COLLECTED DATA

*** Begin section ***

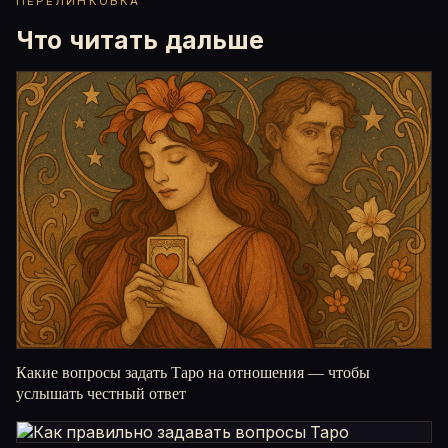
ПЕРЕЛИНКОВКА
Что читать дальше
Какие вопросы задать Таро на отношения — чтобы
услышать честный ответ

*** End section ***

WORK ITEM
Your task is to reproduce exactly the lines that begin at the line containing "Какие вопросы задать" and end at the final line of the data above.

SOLUTION FOR THIS EXERCISE
Какие вопросы задать Таро на отношения — чтобы
услышать честный ответ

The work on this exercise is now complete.